### Work request
Only these lines, please: the first one of the records through the one containing "our service, attention", retyped exactly, both ends included and pictures omitted.

### The records

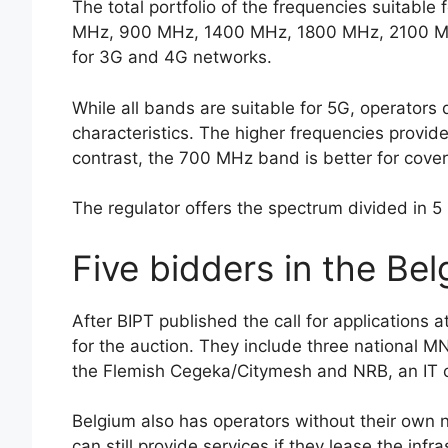
The total portfolio of the frequencies suitable
MHz, 900 MHz, 1400 MHz, 1800 MHz, 2100 MHz
for 3G and 4G networks.
While all bands are suitable for 5G, operators
characteristics. The higher frequencies provid
contrast, the 700 MHz band is better for cove
The regulator offers the spectrum divided in 5
Five bidders in the Be
After BIPT published the call for applications at
for the auction. They include three national 
the Flemish Cegeka/Citymesh and NRB, an IT
Belgium also has operators without their own 
can still provide services if they lease the inf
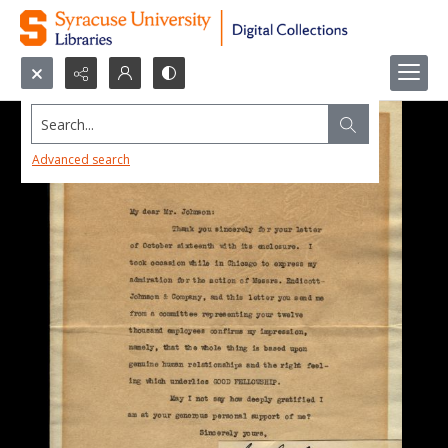
Search...
Advanced search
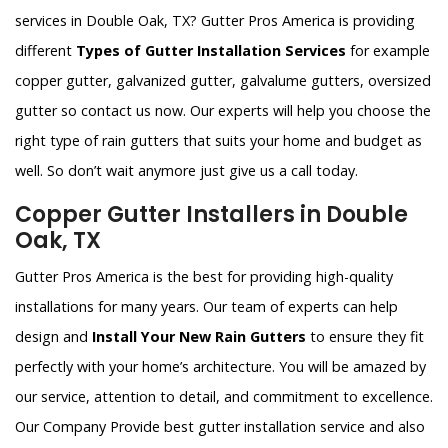
services in Double Oak, TX? Gutter Pros America is providing
different
Types of Gutter Installation Services
for example
copper gutter, galvanized gutter, galvalume gutters, oversized
gutter so contact us now. Our experts will help you choose the
right type of rain gutters that suits your home and budget as
well. So don’t wait anymore just give us a call today.
Copper Gutter Installers in Double
Oak, TX
Gutter Pros America is the best for providing high-quality
installations for many years. Our team of experts can help
design and
Install Your New Rain Gutters
to ensure they fit
perfectly with your home’s architecture. You will be amazed by
our service, attention to detail, and commitment to excellence.
Our Company Provide best gutter installation service and also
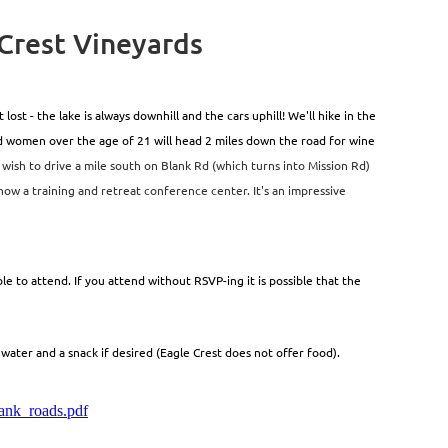
 Crest Vineyards
st - the lake is always downhill and the cars uphill! We'll hike in the
ed women over the age of 21 will head 2 miles down the road for wine
 wish to drive a mile south on Blank Rd (which turns into Mission Rd)
 now a training and retreat conference center. It's an impressive
e to attend. If you attend without RSVP-ing it is possible that the
ater and a snack if desired (Eagle Crest does not offer food).
ank_roads.pdf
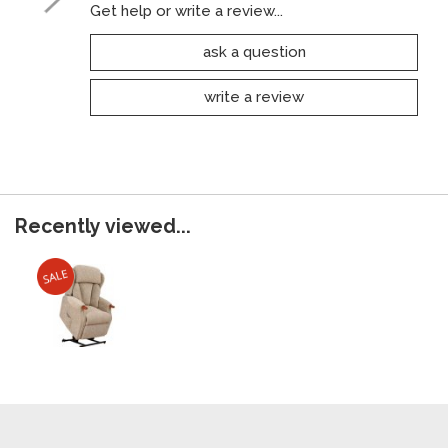
Get help or write a review...
ask a question
write a review
Recently viewed...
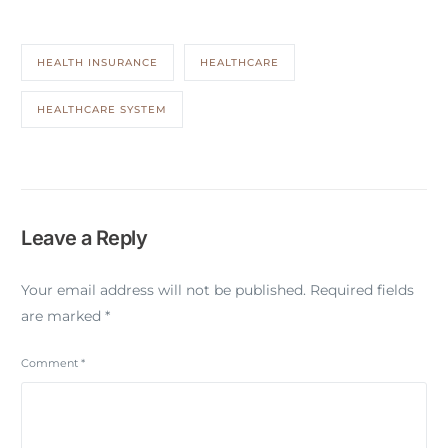
HEALTH INSURANCE
HEALTHCARE
HEALTHCARE SYSTEM
Leave a Reply
Your email address will not be published.
Required fields
are marked
*
Comment
*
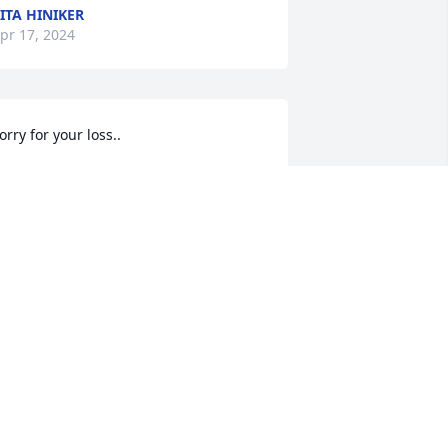
ITA HINIKER
pr 17, 2024
orry for your loss..
EONA KUKUCZKA
pr 03, 2024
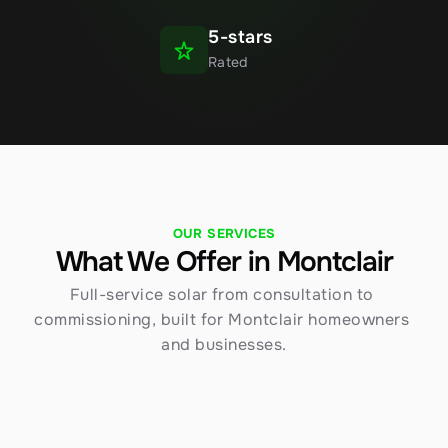
5-stars
Rated
OUR SERVICES
What We Offer in Montclair
Full-service solar from consultation to 
commissioning, built for Montclair homeowners 
and businesses.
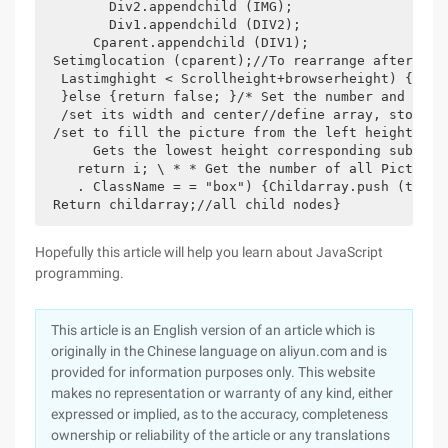
        Div2.appendchild (IMG);

        Div1.appendchild (DIV2);

      Cparent.appendchild (DIV1);

 Setimglocation (cparent);//To rearrange after cre
  Lastimghight < Scrollheight+browserheight) {//To
  }else {return false; }/* Set the number and posi
  /set its width and center//define array, store t
 /set to fill the picture from the left height Img
      Gets the lowest height corresponding subscri
    return i; \ * * Get the number of all Pictures
    . ClassName = = "box") {Childarray.push (tempno
 Return childarray;//all child nodes}
Hopefully this article will help you learn about JavaScript
programming.
This article is an English version of an article which is
originally in the Chinese language on aliyun.com and is
provided for information purposes only. This website
makes no representation or warranty of any kind, either
expressed or implied, as to the accuracy, completeness
ownership or reliability of the article or any translations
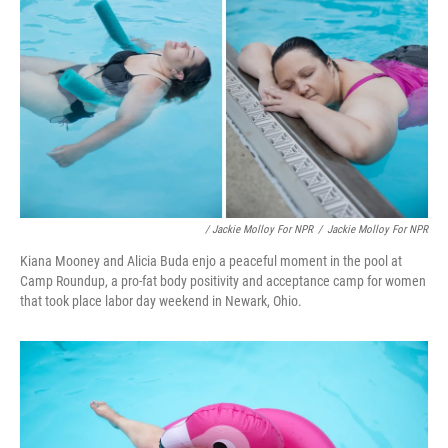
/ Jackie Molloy For NPR
/
Jackie Molloy For NPR
Kiana Mooney and Alicia Buda enjo a peaceful moment in the pool at
Camp Roundup, a pro-fat body positivity and acceptance camp for women
that took place labor day weekend in Newark, Ohio.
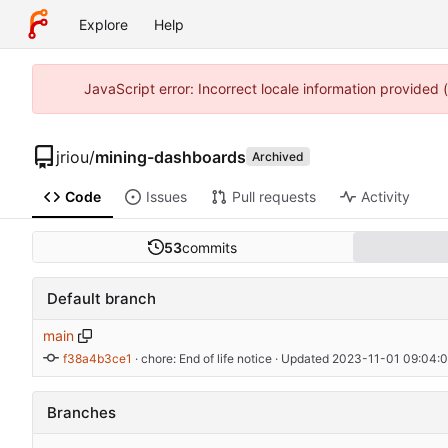
Explore
Help
JavaScript error: Incorrect locale information provided
jriou
/
mining-dashboards
Archived
Code
Issues
Pull requests
Activity
53
commits
Default branch
main
f38a4b3ce1
 · 
chore: End of life notice
 · Updated 
2023-11-01 09:04:0
Branches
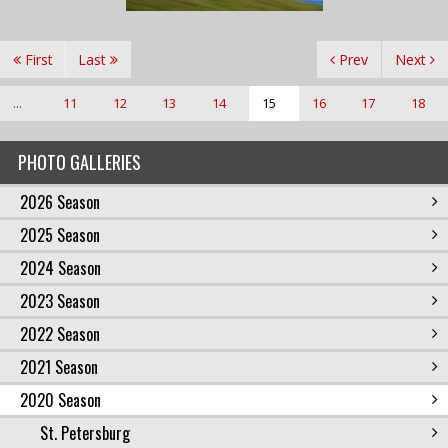
First
Last
Prev
Next
...
11
12
13
14
15
16
17
18
PHOTO GALLERIES
2026 Season
2025 Season
2024 Season
2023 Season
2022 Season
2021 Season
2020 Season
St. Petersburg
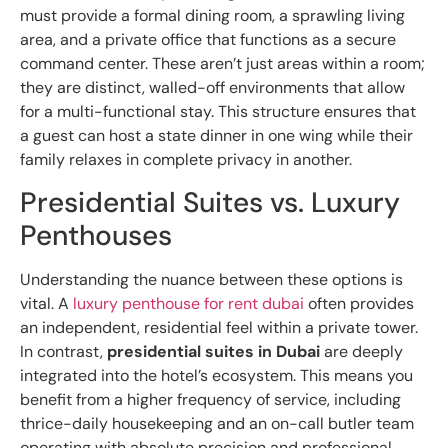
must provide a formal dining room, a sprawling living
area, and a private office that functions as a secure
command center. These aren’t just areas within a room;
they are distinct, walled-off environments that allow
for a multi-functional stay. This structure ensures that
a guest can host a state dinner in one wing while their
family relaxes in complete privacy in another.
Presidential Suites vs. Luxury
Penthouses
Understanding the nuance between these options is
vital. A
luxury penthouse for rent dubai
often provides
an independent, residential feel within a private tower.
In contrast,
presidential suites in Dubai
are deeply
integrated into the hotel’s ecosystem. This means you
benefit from a higher frequency of service, including
thrice-daily housekeeping and an on-call butler team
operating with absolute precision and professional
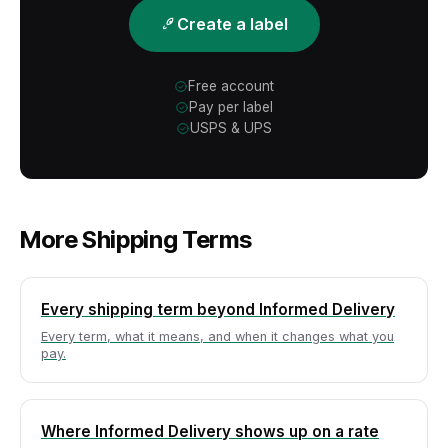
Create a label
Free account
Pay per label
USPS & UPS
More Shipping Terms
Every shipping term beyond Informed Delivery
Every term, what it means, and when it changes what you
pay.
Where Informed Delivery shows up on a rate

### Solved problem
The total portfolio of the frequencies suitable
MHz, 900 MHz, 1400 MHz, 1800 MHz, 2100 MHz
for 3G and 4G networks.
While all bands are suitable for 5G, operators
characteristics. The higher frequencies provid
contrast, the 700 MHz band is better for cove
The regulator offers the spectrum divided in 5
Five bidders in the Be
After BIPT published the call for applications at
for the auction. They include three national 
the Flemish Cegeka/Citymesh and NRB, an IT
Belgium also has operators without their own 
can still provide services if they lease the inf
Search...
Advanced search
services in Double Oak, TX? Gutter Pros America is providing
different
Types of Gutter Installation Services
for example
copper gutter, galvanized gutter, galvalume gutters, oversized
gutter so contact us now. Our experts will help you choose the
right type of rain gutters that suits your home and budget as
well. So don’t wait anymore just give us a call today.
Copper Gutter Installers in Double
Oak, TX
Gutter Pros America is the best for providing high-quality
installations for many years. Our team of experts can help
design and
Install Your New Rain Gutters
to ensure they fit
perfectly with your home’s architecture. You will be amazed by
our service, attention to detail, and commitment to excellence.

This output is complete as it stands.